Power 200: Black & Latinx Venture Capitalists You Should Know
What is this?
At Harlem Capital, we remain focused on our mission to change the face of entrepreneurship by investing in 1,000 diverse founders over the next 20 years. We pursue this mission alongside a community of Black and Latinx venture capitalists who are breaking down barriers and increasing access to capital for minority founders by virtue of the diversity of our networks. It’s no secret that Black and Latinx professionals are sorely underrepresented in the VC industry, which has remained virtually homogenous. Over the last few months, we compiled a database of 200 Black and Latinx Venture Capitalists (VCs), building on existing lists via Pitchbook, Crunchbase, and other articles to highlight the composition of this coveted talent pool. In honor of Black History Month, we wanted to share some of the key findings from our research, and more details are in our full report.
Who Are The Investors?
Our sample includes 160 Black and 40 Latinx VCs, of which 122 are men and 78 are women, who work across 161 funds that have raised more than $50bn. We acknowledge that the representation of Latinx VCs and founders in our reports, in particular, Latino men, is markedly low. One reason for this is that many VC firms do not require their employees to self-identify. This partially inhibits efforts to aggregate representation across the industry and necessitates grass-roots efforts to publish lists like these. We relied heavily on these lists and our personal networks to develop our database. Our hypothesis is supported by a 2016 survey of VC firms conducted by the National Venture Capital Association (NVCA) which showed that 39% of the firms did not collect data on race and ethnicity.
What Roles Do They Have?
The percentage of decision makers, defined in our report as VCs who hold Founder, General Partner, Managing Director or Managing Partner roles, suggests that Black and Latinx VCs are starting their own funds to gain entrance into the industry instead of working their way up at larger majority-owned firms. In our report, Latinx VCs comprised 19% of partner (decision-maker) roles (n=19). The NVCA report, which uses a similar methodology to define decision-maker roles, found only 2% of Latinx VCs in this category (n=6). We hope this finding serves as a call to action to support efforts to collect demographic data in VC.
Where Are They Located?
Although the majority of talent resides in San Francisco and New York, 39% of our sample works outside of the top two venture capital cities.
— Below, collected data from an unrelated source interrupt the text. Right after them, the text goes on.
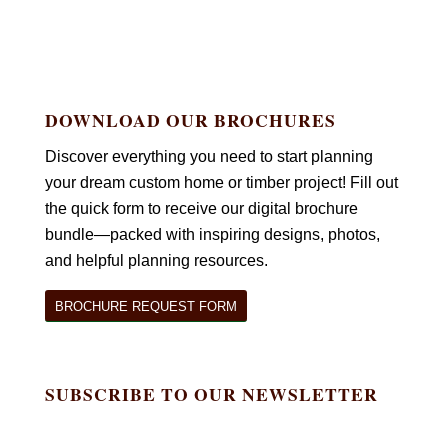
DOWNLOAD OUR BROCHURES
Discover everything you need to start planning
your dream custom home or timber project! Fill out
the quick form to receive our digital brochure
bundle—packed with inspiring designs, photos,
and helpful planning resources.
BROCHURE REQUEST FORM
SUBSCRIBE TO OUR NEWSLETTER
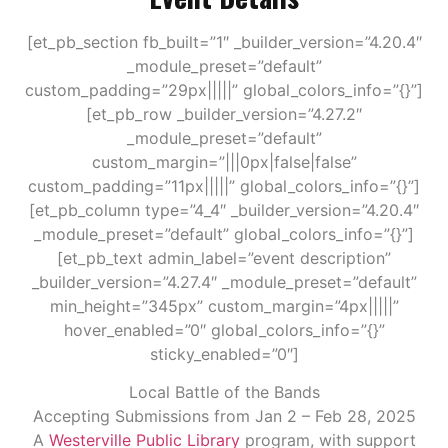
[et_pb_section fb_built=”1″ _builder_version=”4.20.4″
_module_preset=”default”
custom_padding=”29px|||||” global_colors_info=”{}”]
[et_pb_row _builder_version=”4.27.2″
_module_preset=”default”
custom_margin=”|||0px|false|false”
custom_padding=”11px|||||” global_colors_info=”{}”]
[et_pb_column type=”4_4″ _builder_version=”4.20.4″
_module_preset=”default” global_colors_info=”{}”]
[et_pb_text admin_label=”event description”
_builder_version=”4.27.4″ _module_preset=”default”
min_height=”345px” custom_margin=”4px|||||”
hover_enabled=”0″ global_colors_info=”{}”
sticky_enabled=”0″]
Local Battle of the Bands
Accepting Submissions from
Jan 2 – Feb 28, 2025
A
Westerville Public Library
program, with support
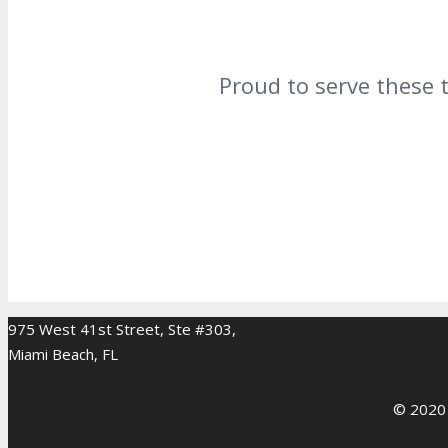
Proud to serve these 
975 West 41st Street, Ste #303,
Miami Beach, FL
© 2020 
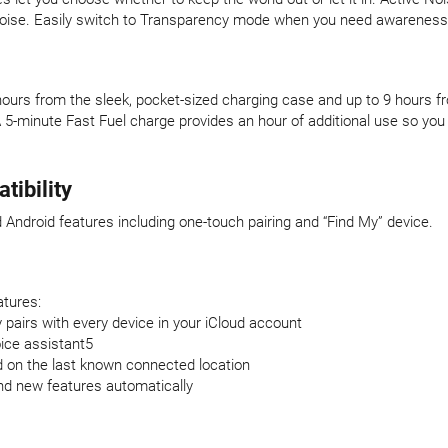
l noise. Easily switch to Transparency mode when you need awareness
27 hours from the sleek, pocket-sized charging case and up to 9 hours 
A 5-minute Fast Fuel charge provides an hour of additional use so y
ibility
 Android features including one-touch pairing and “Find My” device.
atures:
 pairs with every device in your iCloud account
oice assistant5
d on the last known connected location
nd new features automatically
What Schools Did They Attend?
In terms of academic credentials, our research validates the prevailing narrative — Harvard and Stanford are highly represented among the undergraduate institutions and graduate business schools attended by VCs in our sample. 64% attended an Ivy League institution for undergraduate or graduate studies. However, 15% of VCs in our sample attended Historically Black Colleges and Universities (HBCUs) with Morehouse College representing the highest number of HBCU VCs and tied for third highest undergraduate institution represented overall. It should be noted that 49% of the VCs have MBAs and the top 8 programs represent 68% of MBAs.
What Funds Are They With?
Our sample includes 161 funds with one or more Black or Latinx VC, full list in the report. Harlem Capital, Kapor Capital, Google Ventures, and Backstage Capital lead the sample with 4+ diverse investors on their teams. There are 25 other funds with 2+ investors.
We believe the diversity of our own fellowship and internship classes sends a strong message to larger firms looking for diverse talent. If we can find them, you can too. We have had 700 applications across 4 intern classes and hired 23 interns, 83% Black and Latinx and 48% women.
We hope this report provides more insight into the landscape of Black and Latinx VC talent. We are proud to be represented among a powerful group of diverse VCs who continue to pave the way for future generations. Note, we refrained from including investor names to spare their inboxes, but several of the linked articles mentioned above list the investor names. The goal is to provide founders of color with some insight into funds that they may have an easier time getting access to through investors of color. It is also our goal to inspire potential investors of color by showing them that they can see themselves represented in this space. Although there are clearly some concentrations by school and location, there are still many paths to the world of VC.
Special shout out to our interns Leila Meliani (Winter ‘19) and Nabil Ibrik (Fall ‘18) for working on this.